Photo by Roberto Sorin
If you are a NZ principal operating under the “work ban”, how is that going for you? 8am – 5pm on week days equals 45 hours (unless you are managing a lunch break . . . ).
Most people that I’ve talked to are finding it impossible to do their usual job inside this set time.
The key word here is ‘usual’. In the context of your role, ‘usual’ could be transposed for ‘huge’ or ‘complicated’ or even ‘downright silly’. It could reasonably be described as dancing the line of what’s possible, and something that stretches most people on a good day.
Sure, we have disengaged with Ministry of Education initiatives and are solely focusing on our schools and community needs, but it is very clear that even these items by themselves don’t fit inside of 8 until 5. What does that say about the load of the complete job?
. . .
Which brings me to a phrase that I heard inside of some training I was doing recently –“it’s OK to do the best you can with the resources you have”.

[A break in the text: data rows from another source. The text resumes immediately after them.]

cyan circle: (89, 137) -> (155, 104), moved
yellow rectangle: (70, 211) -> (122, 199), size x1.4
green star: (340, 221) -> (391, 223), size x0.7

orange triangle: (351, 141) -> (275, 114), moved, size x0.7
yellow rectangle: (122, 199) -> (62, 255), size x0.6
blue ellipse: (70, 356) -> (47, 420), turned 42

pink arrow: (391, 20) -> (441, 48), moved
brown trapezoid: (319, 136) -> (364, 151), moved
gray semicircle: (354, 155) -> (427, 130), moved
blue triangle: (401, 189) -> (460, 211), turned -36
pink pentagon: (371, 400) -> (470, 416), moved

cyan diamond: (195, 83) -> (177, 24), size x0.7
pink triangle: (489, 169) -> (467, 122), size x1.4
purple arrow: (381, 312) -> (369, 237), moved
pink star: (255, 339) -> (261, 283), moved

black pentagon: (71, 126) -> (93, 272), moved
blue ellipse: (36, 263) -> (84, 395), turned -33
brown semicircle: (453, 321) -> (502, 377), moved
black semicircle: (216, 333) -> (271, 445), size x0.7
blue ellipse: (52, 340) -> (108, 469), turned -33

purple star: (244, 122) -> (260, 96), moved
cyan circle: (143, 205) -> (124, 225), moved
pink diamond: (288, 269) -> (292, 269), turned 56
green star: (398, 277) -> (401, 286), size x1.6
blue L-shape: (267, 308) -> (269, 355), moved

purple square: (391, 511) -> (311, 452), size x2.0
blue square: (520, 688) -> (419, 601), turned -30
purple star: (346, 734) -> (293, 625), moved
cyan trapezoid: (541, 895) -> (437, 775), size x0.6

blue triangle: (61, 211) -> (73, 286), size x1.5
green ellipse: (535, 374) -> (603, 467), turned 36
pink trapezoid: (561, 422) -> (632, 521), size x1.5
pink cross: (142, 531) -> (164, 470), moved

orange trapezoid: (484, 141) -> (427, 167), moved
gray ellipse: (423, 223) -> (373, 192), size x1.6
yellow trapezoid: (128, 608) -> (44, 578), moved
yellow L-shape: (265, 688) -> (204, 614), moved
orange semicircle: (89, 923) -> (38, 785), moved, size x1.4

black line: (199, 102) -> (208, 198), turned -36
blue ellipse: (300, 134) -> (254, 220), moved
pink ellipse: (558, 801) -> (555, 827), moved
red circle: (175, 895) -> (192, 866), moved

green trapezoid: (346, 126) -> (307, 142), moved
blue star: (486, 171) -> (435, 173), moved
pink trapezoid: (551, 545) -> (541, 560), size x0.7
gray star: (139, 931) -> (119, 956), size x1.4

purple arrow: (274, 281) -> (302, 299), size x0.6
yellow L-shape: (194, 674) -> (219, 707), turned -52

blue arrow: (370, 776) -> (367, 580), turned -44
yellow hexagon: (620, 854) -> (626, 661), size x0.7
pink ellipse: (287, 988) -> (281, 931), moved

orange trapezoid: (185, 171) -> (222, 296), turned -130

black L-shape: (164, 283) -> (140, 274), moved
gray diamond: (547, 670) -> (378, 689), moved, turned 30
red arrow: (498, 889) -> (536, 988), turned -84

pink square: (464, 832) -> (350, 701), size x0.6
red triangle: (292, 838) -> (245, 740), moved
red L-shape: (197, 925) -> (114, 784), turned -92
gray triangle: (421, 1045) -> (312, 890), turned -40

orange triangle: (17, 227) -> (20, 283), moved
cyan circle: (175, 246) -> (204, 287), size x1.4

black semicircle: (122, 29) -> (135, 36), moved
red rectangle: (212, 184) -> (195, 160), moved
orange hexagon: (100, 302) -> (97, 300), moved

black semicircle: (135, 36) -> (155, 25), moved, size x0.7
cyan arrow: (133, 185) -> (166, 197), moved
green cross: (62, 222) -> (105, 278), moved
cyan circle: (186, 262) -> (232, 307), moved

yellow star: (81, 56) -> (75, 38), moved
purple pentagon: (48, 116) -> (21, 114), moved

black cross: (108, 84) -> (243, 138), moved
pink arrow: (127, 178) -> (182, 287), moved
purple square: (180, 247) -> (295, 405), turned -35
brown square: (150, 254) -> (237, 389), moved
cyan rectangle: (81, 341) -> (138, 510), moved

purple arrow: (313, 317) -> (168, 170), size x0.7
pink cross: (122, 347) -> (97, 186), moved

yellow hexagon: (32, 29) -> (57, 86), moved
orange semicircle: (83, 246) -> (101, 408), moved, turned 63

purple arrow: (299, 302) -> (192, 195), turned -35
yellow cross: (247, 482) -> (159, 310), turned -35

The resources we each have is not a static situation. How much you can bring to any particular task or situation varies widely depending on a myriad of factors – health, support, competing work, others around you, a crisis, home life . . .
In effect, your “best” will be different, probably on a daily basis! Stephanie Thompson nicely described this in her guest post You Are Not A Machine.
So, the puzzle of how to work in a finite number of hours is only solvable by taking stock of the resources you have available, then adapting the plan based on that reality.
And therein lies a problem – many of us are used to ignoring our ‘current state’. I witnessed a very common illustration of this point recently at a curriculum PLD session.
The presenters had worked hard all morning, giving freely of their energy and expertise and now, 3 hours in, were visibly tired. Clearly, they needed a rest/food/fresh air before doing any more work, but . . . they had a second session due to start 30 minutes after ours and through a series of unplanned for events, we had gone 20 minutes over time.
I gently suggested to the leader that they could start the next session 10 minutes late, and at least have a bite to eat in the sunshine before starting again. I predicted that the attendees would understand, and it was better for them to have a brief wait (teachers can always chat!) than an exhausted presenter.
That’s not what happened though, they ‘soldiered on’.
. . .
So, what about you? How good are you at recognising when your ‘resources’ are low and then adapting your plan based on that reality?
When resources are low, your ‘usual’ needs to change accordingly, and that is most definitely OK.